Start of Dataset records

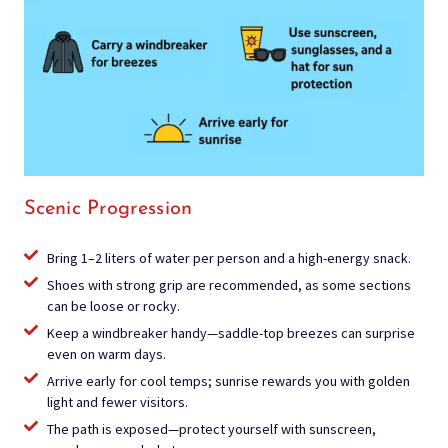
Scenic Progression
Bring 1–2 liters of water per person and a high-energy snack.
Shoes with strong grip are recommended, as some sections
can be loose or rocky.
Keep a windbreaker handy—saddle-top breezes can surprise
even on warm days.
Arrive early for cool temps; sunrise rewards you with golden
light and fewer visitors.
The path is exposed—protect yourself with sunscreen,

End of Dataset records

*What is expected*
Which lines in the data above contain "with"? Show each one.

*The answer*
Shoes with strong grip are recommended, as some sections
Arrive early for cool temps; sunrise rewards you with golden
The path is exposed—protect yourself with sunscreen,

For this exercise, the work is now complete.